Tim Meaney: It’s hard to make a general proscription for all conferences, but we do believe that conference presentations, like all other forms of media, are being impacted by “the conversation revolution.” And much like all other forms of media, bringing the benefits of the conversation directly into the conference will suit presenters, organizers, and attendees alike. Those benefits are engaged participants, frictionless sharing of ideas, better learning through discourse, and building new connections among all participants. It’s very likely that conferences will begin to better design for conversations — the audience is demanding it.

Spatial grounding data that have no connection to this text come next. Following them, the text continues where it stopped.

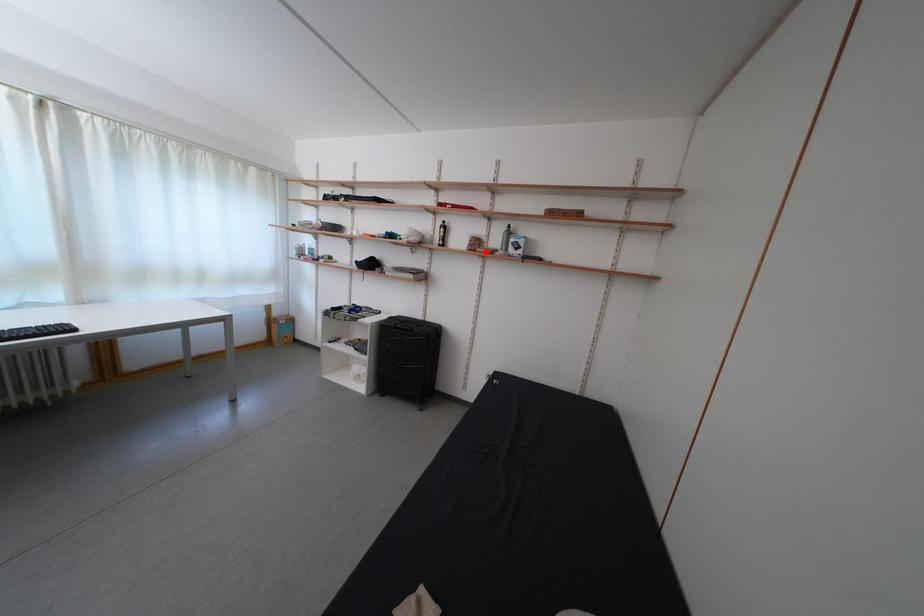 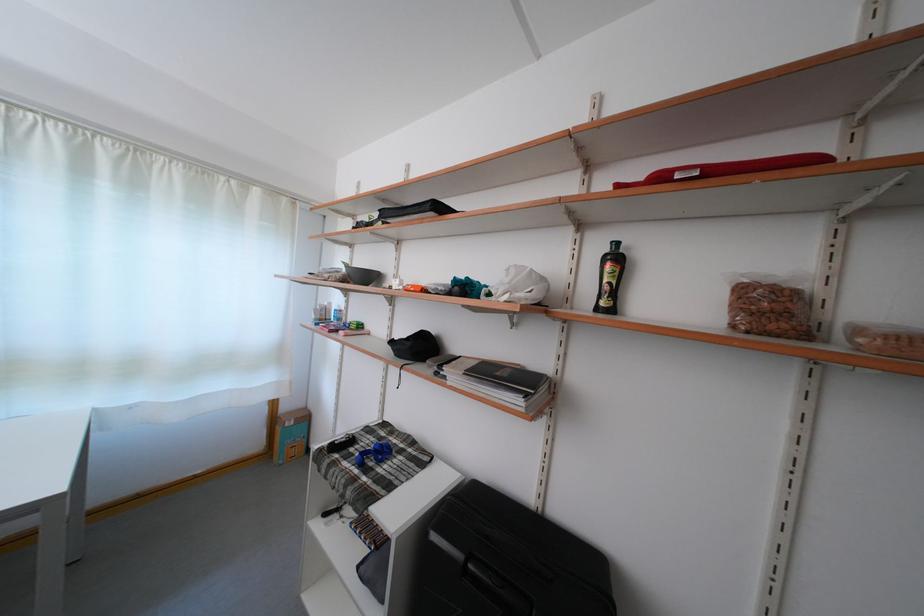 Find the pixel in the second image that matches the highlighted location in the first image.

(782, 321) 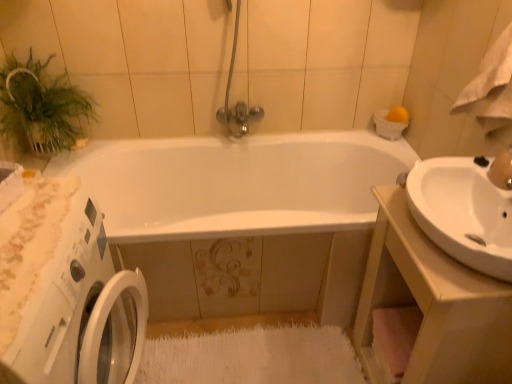 Question: Considering the relative sizes of white glossy sink at right and green leafy plant at upper left in the image provided, is white glossy sink at right wider than green leafy plant at upper left?

Choices:
 (A) yes
 (B) no

Answer: (A)

Question: From a real-world perspective, is white glossy sink at right located beneath green leafy plant at upper left?

Choices:
 (A) no
 (B) yes

Answer: (B)

Question: Can you confirm if white glossy sink at right is shorter than green leafy plant at upper left?

Choices:
 (A) yes
 (B) no

Answer: (B)

Question: Does white glossy sink at right have a smaller size compared to green leafy plant at upper left?

Choices:
 (A) yes
 (B) no

Answer: (B)

Question: Is white glossy sink at right not close to green leafy plant at upper left?

Choices:
 (A) no
 (B) yes

Answer: (B)

Question: From a real-world perspective, relative to matte gold faucet at upper right, is white glossy sink at right vertically above or below?

Choices:
 (A) below
 (B) above

Answer: (A)

Question: Considering the positions of white glossy sink at right and matte gold faucet at upper right in the image, is white glossy sink at right bigger or smaller than matte gold faucet at upper right?

Choices:
 (A) big
 (B) small

Answer: (A)

Question: In terms of width, does white glossy sink at right look wider or thinner when compared to matte gold faucet at upper right?

Choices:
 (A) thin
 (B) wide

Answer: (B)

Question: From their relative heights in the image, would you say white glossy sink at right is taller or shorter than matte gold faucet at upper right?

Choices:
 (A) tall
 (B) short

Answer: (B)

Question: Is white glossy sink at right situated inside green leafy plant at upper left or outside?

Choices:
 (A) inside
 (B) outside

Answer: (B)

Question: Is white glossy sink at right wider or thinner than green leafy plant at upper left?

Choices:
 (A) thin
 (B) wide

Answer: (B)

Question: Does point (466, 165) appear closer or farther from the camera than point (39, 129)?

Choices:
 (A) farther
 (B) closer

Answer: (B)

Question: From a real-world perspective, relative to green leafy plant at upper left, is white glossy sink at right vertically above or below?

Choices:
 (A) below
 (B) above

Answer: (B)

Question: Based on their positions, is green leafy plant at upper left located to the left or right of white glossy sink at right?

Choices:
 (A) left
 (B) right

Answer: (A)

Question: From the image's perspective, is green leafy plant at upper left above or below white glossy sink at right?

Choices:
 (A) above
 (B) below

Answer: (A) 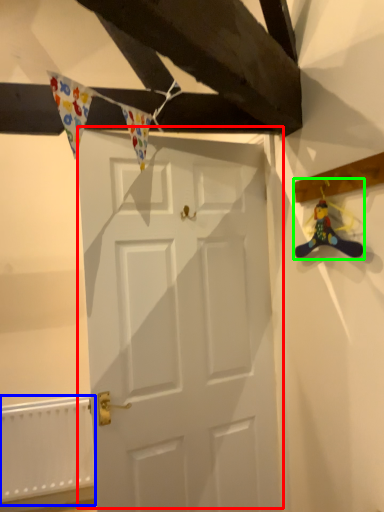 Question: Estimate the real-world distances between objects in this image. Which object is closer to door (highlighted by a red box), radiator (highlighted by a blue box) or miniature (highlighted by a green box)?

Choices:
 (A) radiator
 (B) miniature

Answer: (B) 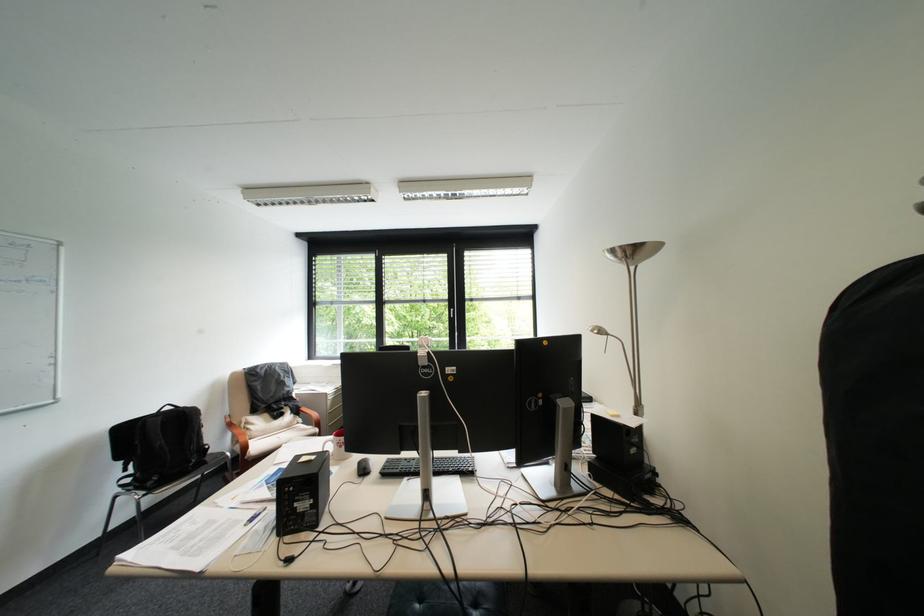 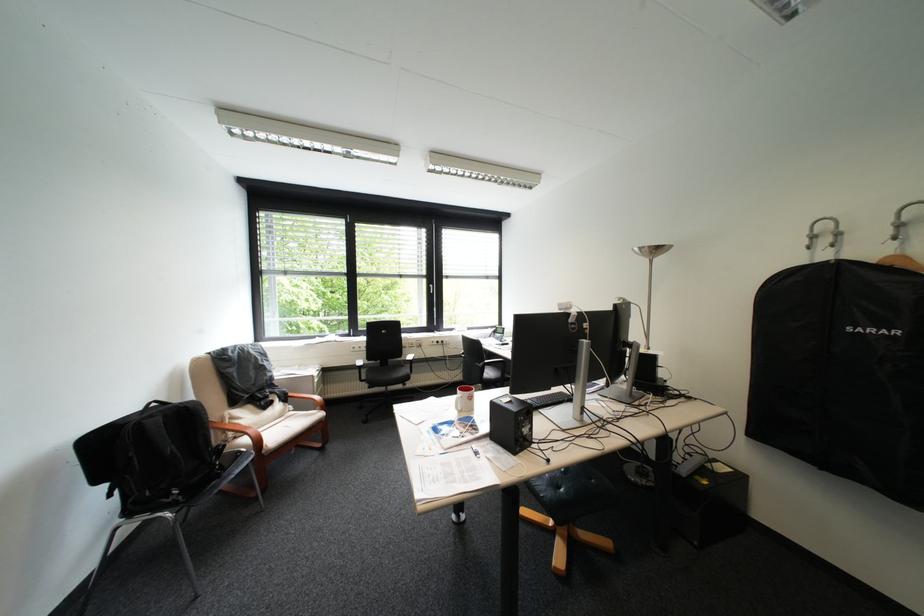 Where in the second image is the point corresponding to [257,448] from the first image?

(271, 443) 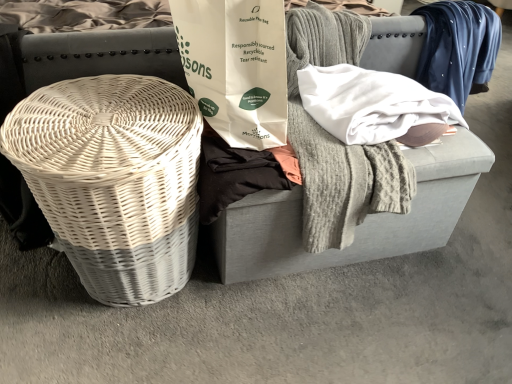 What do you see at coordinates (239, 173) in the screenshot? I see `black cotton shirt at center` at bounding box center [239, 173].

The width and height of the screenshot is (512, 384). What do you see at coordinates (357, 226) in the screenshot? I see `gray fabric footrest at center` at bounding box center [357, 226].

Identify the location of white wicker basket at left. (359, 227).

This screenshot has height=384, width=512. What do you see at coordinates (236, 67) in the screenshot?
I see `white paper bag at center` at bounding box center [236, 67].

Where is `black cotton shirt at center`? black cotton shirt at center is located at coordinates (239, 173).

From a real-world perspective, is white paper bag at center physically located above or below white wicker basket at left?

white paper bag at center is situated higher than white wicker basket at left in the real world.

From the image's perspective, which is above, white paper bag at center or white wicker basket at left?

white wicker basket at left.

The image size is (512, 384). I want to click on furniture that appears on the left of white paper bag at center, so click(x=359, y=227).

Considering the sizes of objects white paper bag at center and white wicker basket at left in the image provided, who is bigger, white paper bag at center or white wicker basket at left?

Bigger between the two is white wicker basket at left.

Is gray fabric footrest at center next to white paper bag at center and touching it?

There is a gap between gray fabric footrest at center and white paper bag at center.

Is white paper bag at center at the back of gray fabric footrest at center?

gray fabric footrest at center does not have its back to white paper bag at center.

Is point (252, 270) positioned before point (210, 7)?

No, it is behind (210, 7).

Which is in front, gray fabric footrest at center or white paper bag at center?

Positioned in front is white paper bag at center.

Considering the relative positions of gray fabric footrest at center and black cotton shirt at center in the image provided, is gray fabric footrest at center to the left of black cotton shirt at center from the viewer's perspective?

In fact, gray fabric footrest at center is to the right of black cotton shirt at center.

Considering the sizes of objects gray fabric footrest at center and black cotton shirt at center in the image provided, who is thinner, gray fabric footrest at center or black cotton shirt at center?

black cotton shirt at center.

Who is bigger, gray fabric footrest at center or black cotton shirt at center?

gray fabric footrest at center.

From a real-world perspective, is gray fabric footrest at center positioned above or below black cotton shirt at center?

gray fabric footrest at center is situated lower than black cotton shirt at center in the real world.

This screenshot has width=512, height=384. Identify the location of furniture above the gray fabric footrest at center (from a real-world perspective). (359, 227).

Is white wicker basket at left not inside gray fabric footrest at center?

That's correct, white wicker basket at left is outside of gray fabric footrest at center.

Considering the sizes of objects white wicker basket at left and gray fabric footrest at center in the image provided, who is taller, white wicker basket at left or gray fabric footrest at center?

→ white wicker basket at left is taller.

Is point (409, 220) behind point (225, 213)?

Yes, point (409, 220) is farther from viewer.

Considering the relative sizes of white wicker basket at left and black cotton shirt at center in the image provided, is white wicker basket at left wider than black cotton shirt at center?

Correct, the width of white wicker basket at left exceeds that of black cotton shirt at center.

How much distance is there between white wicker basket at left and black cotton shirt at center?

white wicker basket at left and black cotton shirt at center are 8.42 inches apart.

Considering the points (142, 112) and (293, 174), which point is behind, point (142, 112) or point (293, 174)?

The point (293, 174) is more distant.

Find the location of a particular element. clothing on the right of the white wicker basket at left is located at coordinates (239, 173).

Can you confirm if white wicker basket at left is taller than white wicker basket at left?

No.

Is white wicker basket at left positioned with its back to white wicker basket at left?

Yes.

Is white wicker basket at left in contact with white wicker basket at left?

No, white wicker basket at left is not in contact with white wicker basket at left.

Is white wicker basket at left surrounding white wicker basket at left?

No, white wicker basket at left is located outside of white wicker basket at left.

The image size is (512, 384). Find the location of `basket in front of the white paper bag at center`. basket in front of the white paper bag at center is located at coordinates (114, 180).

Is white paper bag at center positioned with its back to white wicker basket at left?

No, white paper bag at center is not facing the opposite direction of white wicker basket at left.

Looking at their sizes, would you say white paper bag at center is wider or thinner than white wicker basket at left?

white paper bag at center is thinner than white wicker basket at left.

Based on the photo, can you confirm if white paper bag at center is positioned to the right of white wicker basket at left?

Correct, you'll find white paper bag at center to the right of white wicker basket at left.

Where is `furniture that is behind the white paper bag at center`? The width and height of the screenshot is (512, 384). furniture that is behind the white paper bag at center is located at coordinates click(359, 227).

Locate an element on the screen. The height and width of the screenshot is (384, 512). shopping bag located above the gray fabric footrest at center (from the image's perspective) is located at coordinates tap(236, 67).

From the image, which object appears to be farther from white paper bag at center, white wicker basket at left or gray fabric footrest at center?

gray fabric footrest at center.

From the image, which object appears to be farther from white paper bag at center, white wicker basket at left or gray fabric footrest at center?

Based on the image, gray fabric footrest at center appears to be further to white paper bag at center.

From the image, which object appears to be nearer to black cotton shirt at center, white wicker basket at left or white paper bag at center?

white paper bag at center lies closer to black cotton shirt at center than the other object.

Based on their spatial positions, is white wicker basket at left or white wicker basket at left further from gray fabric footrest at center?

Based on the image, white wicker basket at left appears to be further to gray fabric footrest at center.

Which object lies further to the anchor point black cotton shirt at center, gray fabric footrest at center or white paper bag at center?

Among the two, gray fabric footrest at center is located further to black cotton shirt at center.

Based on their spatial positions, is black cotton shirt at center or white wicker basket at left further from white paper bag at center?

Based on the image, white wicker basket at left appears to be further to white paper bag at center.

Considering their positions, is white wicker basket at left positioned closer to gray fabric footrest at center than white paper bag at center?

white paper bag at center.

Looking at the image, which one is located further to gray fabric footrest at center, white wicker basket at left or black cotton shirt at center?

Based on the image, white wicker basket at left appears to be further to gray fabric footrest at center.

You are a GUI agent. You are given a task and a screenshot of the screen. Output one action in this format:
    pyautogui.click(x=<x>, y=<y>)
    Task: Click on the shopping bag between white wicker basket at left and gray fabric footrest at center
    This screenshot has width=512, height=384.
    Given the screenshot: What is the action you would take?
    pyautogui.click(x=236, y=67)

Identify the location of clothing between white wicker basket at left and white wicker basket at left from top to bottom. This screenshot has width=512, height=384. (239, 173).

This screenshot has width=512, height=384. In order to click on shopping bag between white wicker basket at left and black cotton shirt at center vertically in this screenshot , I will do `click(236, 67)`.

Find the location of `shopping bag between white wicker basket at left and white wicker basket at left in the vertical direction`. shopping bag between white wicker basket at left and white wicker basket at left in the vertical direction is located at coordinates pyautogui.click(x=236, y=67). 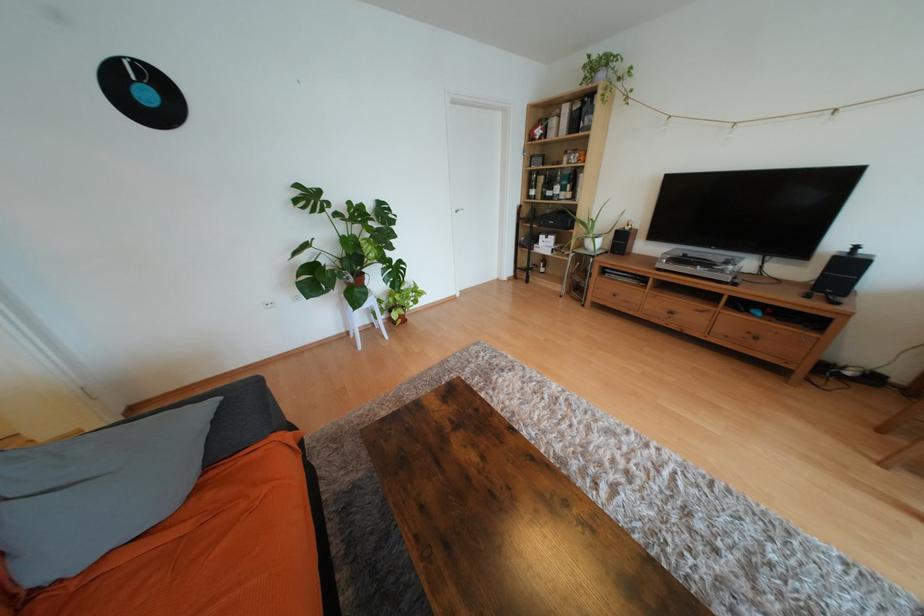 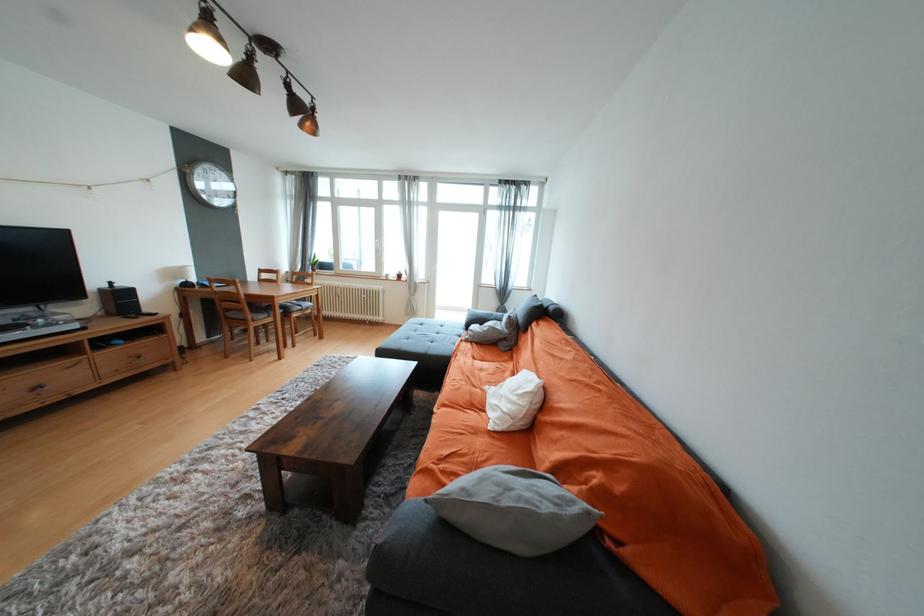 Where in the second image is the point corresponding to point 762,339 from the first image?

(146, 358) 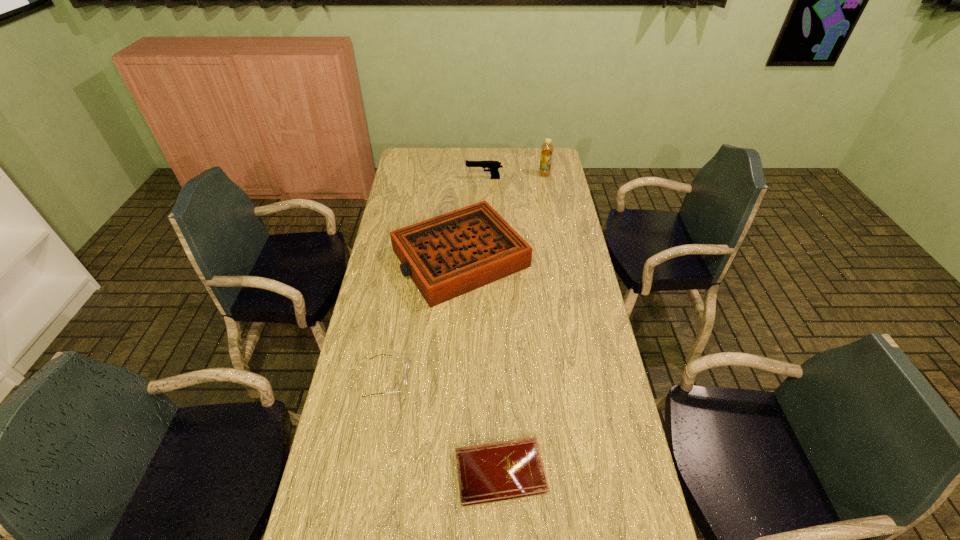 In the image, there is a desktop. Identify the location of blank space at the far edge. (488, 153).

You are a GUI agent. You are given a task and a screenshot of the screen. Output one action in this format:
    pyautogui.click(x=<x>, y=<y>)
    Task: Click on the vacant space at the left edge of the desktop
    The image size is (960, 540).
    Given the screenshot: What is the action you would take?
    pyautogui.click(x=336, y=419)

In the image, there is a desktop. At what (x,y) coordinates should I click in order to perform the action: click on vacant space at the right edge. Please return your answer as a coordinate pair (x, y). Looking at the image, I should click on (603, 340).

Where is `free space at the far right corner of the desktop`? free space at the far right corner of the desktop is located at coordinates (554, 153).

Christopher Fahey: Speakers also need to ask themselves a few questions:

  • What can I get from this audience? — Can the speaker improve his or her own ideas by really hearing audience reactions and feedback? How? The best feedback is likely to pop into the audience’s heads during the talk itself. How can speakers harness that?
  • What can this audience do with my ideas? — If the ideas are any good, the speaker should desire and expect those ideas to grow, spread, and evolve immediately. Again, this might happen in real time.

Complexity is important, too. In our talk at SXSW, I mentioned that most conferences are not theoretical physics and that most audiences can understand everything that a speaker is saying without devoting their full attention. Two days after getting back from SXSW, I went to a theoretical physics lecture — and I was right: theoretical physics is far more complex than web design or project management or search engine optimization. I tried to tweet during the lecture, and when I looked back up I was completely lost. I couldn’t keep up with the speaker if I allowed myself even a moment’s distraction.

But what I learned from that experience was this: Even a complex topic should permit audiences to let their minds wander. You just can’t come to understand and master a complex topic through listening to a lecture alone. Learners need to read and study at their own pace. Conferences and lectures augment and inspire those materials. But most of all, conferences should connect both speakers and audiences with the subject matter and with each other. This enables learning by empowering people to pay attention together, think about ideas together, and most importantly talk about them in the same energized moment.

This interview was edited and condensed.